Exercise objective: Using the data that follows, give again word for word the lines between the one holding "Le Dramont dans le 83530" and the one holding "师生按照要求参与了水带连接、出水灭火、灭火器使用等", inclusive. Omit the pictures.

Dataset entries:
****************

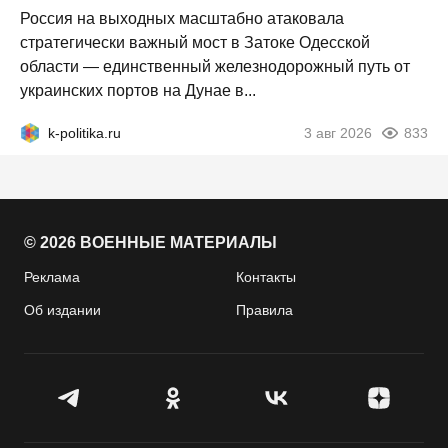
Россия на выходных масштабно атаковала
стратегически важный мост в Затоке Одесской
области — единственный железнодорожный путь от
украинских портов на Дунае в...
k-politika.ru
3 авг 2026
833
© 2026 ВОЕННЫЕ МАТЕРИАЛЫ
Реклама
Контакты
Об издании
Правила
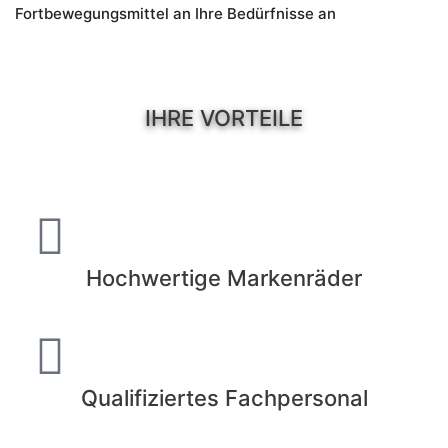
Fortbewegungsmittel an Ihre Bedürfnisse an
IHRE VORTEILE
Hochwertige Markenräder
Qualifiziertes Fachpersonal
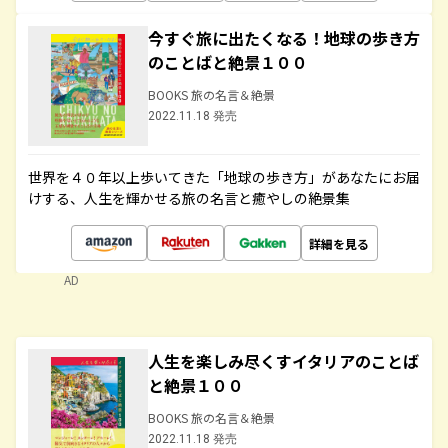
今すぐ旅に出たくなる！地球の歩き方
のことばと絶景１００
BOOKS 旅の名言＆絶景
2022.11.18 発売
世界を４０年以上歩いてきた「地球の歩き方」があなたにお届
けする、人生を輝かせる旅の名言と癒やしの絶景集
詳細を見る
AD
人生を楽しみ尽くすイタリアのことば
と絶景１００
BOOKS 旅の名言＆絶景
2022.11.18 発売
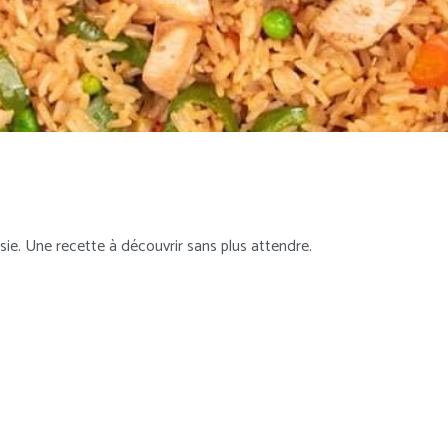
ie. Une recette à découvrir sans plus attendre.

****************

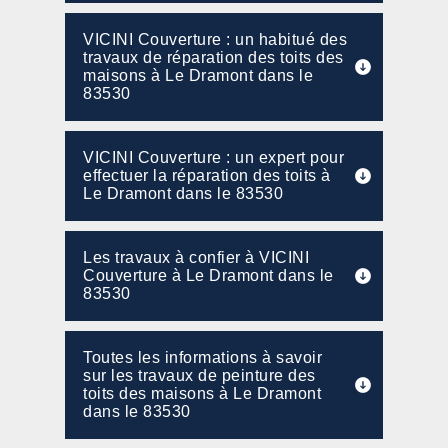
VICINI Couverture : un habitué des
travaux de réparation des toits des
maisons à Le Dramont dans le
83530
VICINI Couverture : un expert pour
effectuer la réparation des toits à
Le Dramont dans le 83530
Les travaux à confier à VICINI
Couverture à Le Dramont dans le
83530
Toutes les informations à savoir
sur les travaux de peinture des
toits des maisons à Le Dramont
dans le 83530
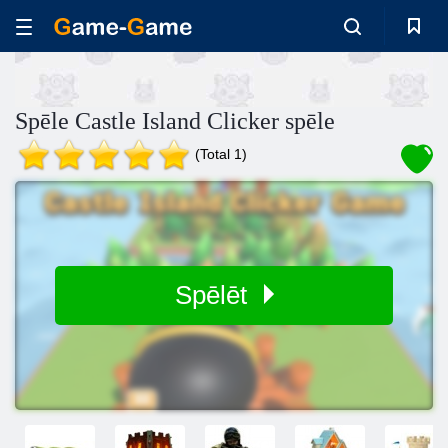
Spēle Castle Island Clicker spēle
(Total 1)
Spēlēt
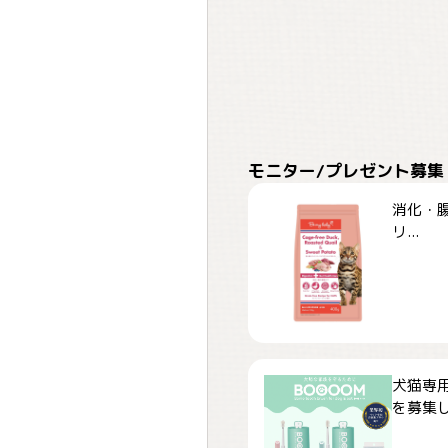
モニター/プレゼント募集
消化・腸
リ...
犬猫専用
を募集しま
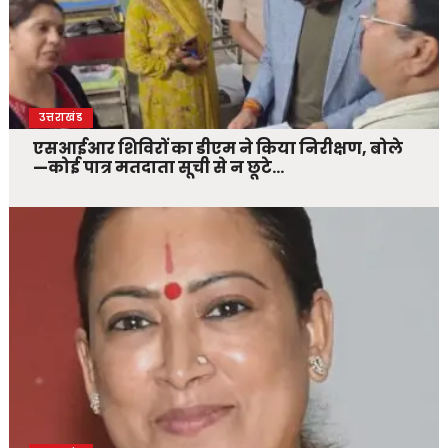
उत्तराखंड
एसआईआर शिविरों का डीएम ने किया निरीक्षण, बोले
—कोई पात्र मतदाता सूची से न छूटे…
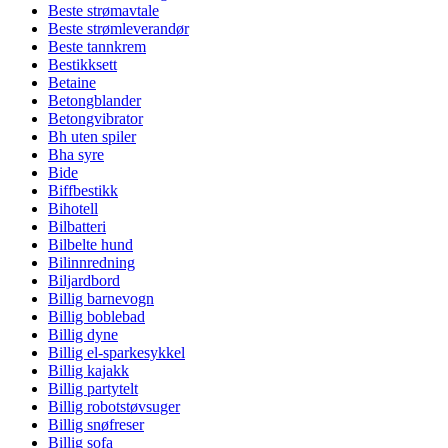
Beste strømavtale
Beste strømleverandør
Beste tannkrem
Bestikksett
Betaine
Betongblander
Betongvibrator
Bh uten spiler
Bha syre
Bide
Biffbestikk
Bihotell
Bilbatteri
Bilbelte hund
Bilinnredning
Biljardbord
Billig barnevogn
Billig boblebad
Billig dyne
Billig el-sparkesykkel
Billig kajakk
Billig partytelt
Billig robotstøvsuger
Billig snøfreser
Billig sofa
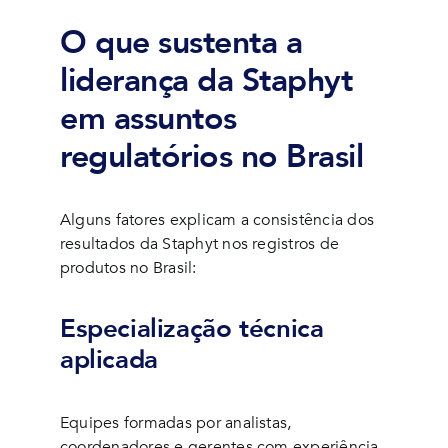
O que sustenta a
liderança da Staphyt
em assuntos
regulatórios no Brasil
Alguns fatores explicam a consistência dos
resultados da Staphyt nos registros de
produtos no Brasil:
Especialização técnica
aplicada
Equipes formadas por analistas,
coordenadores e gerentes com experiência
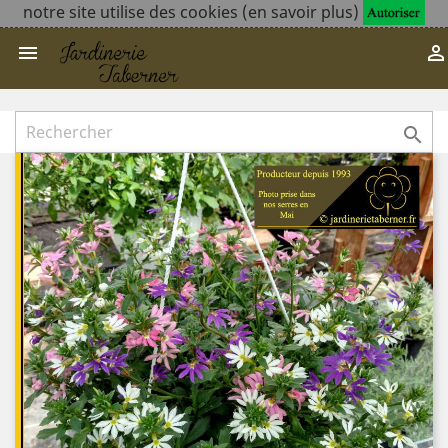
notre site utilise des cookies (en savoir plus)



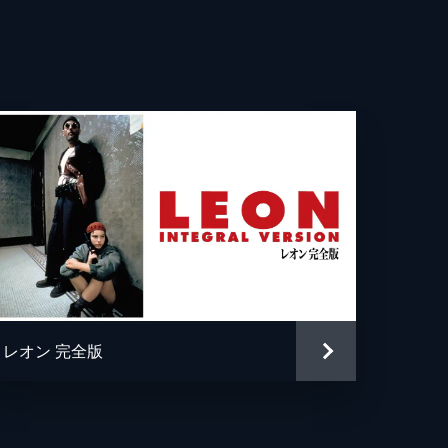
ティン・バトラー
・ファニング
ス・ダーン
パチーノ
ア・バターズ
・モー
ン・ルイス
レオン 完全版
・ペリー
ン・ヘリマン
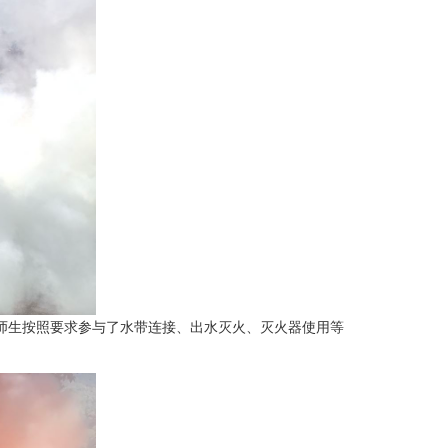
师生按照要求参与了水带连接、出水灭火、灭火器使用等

****************

Your solution:
Le Dramont dans le 83530
Les travaux à confier à VICINI
Couverture à Le Dramont dans le
83530
Toutes les informations à savoir
sur les travaux de peinture des
toits des maisons à Le Dramont
dans le 83530
Spēle Castle Island Clicker spēle
(Total 1)
Spēlēt
モニター/プレゼント募集
消化・腸
リ...
犬猫専用
を募集しま
उत्तराखंड
एसआईआर शिविरों का डीएम ने किया निरीक्षण, बोले
—कोई पात्र मतदाता सूची से न छूटे…
Beste strømavtale
Beste strømleverandør
Beste tannkrem
Bestikksett
Betaine
Betongblander
Betongvibrator
Bh uten spiler
Bha syre
Bide
Biffbestikk
Bihotell
Bilbatteri
Bilbelte hund
Bilinnredning
Biljardbord
Billig barnevogn
Billig boblebad
Billig dyne
Billig el-sparkesykkel
Billig kajakk
Billig partytelt
Billig robotstøvsuger
Billig snøfreser
Billig sofa
O que sustenta a
liderança da Staphyt
em assuntos
regulatórios no Brasil
Alguns fatores explicam a consistência dos
resultados da Staphyt nos registros de
produtos no Brasil:
Especialização técnica
aplicada
Equipes formadas por analistas,
coordenadores e gerentes com experiência
notre site utilise des cookies (en savoir plus)



ティン・バトラー
・ファニング
ス・ダーン
パチーノ
ア・バターズ
・モー
ン・ルイス
レオン 完全版
・ペリー
ン・ヘリマン
师生按照要求参与了水带连接、出水灭火、灭火器使用等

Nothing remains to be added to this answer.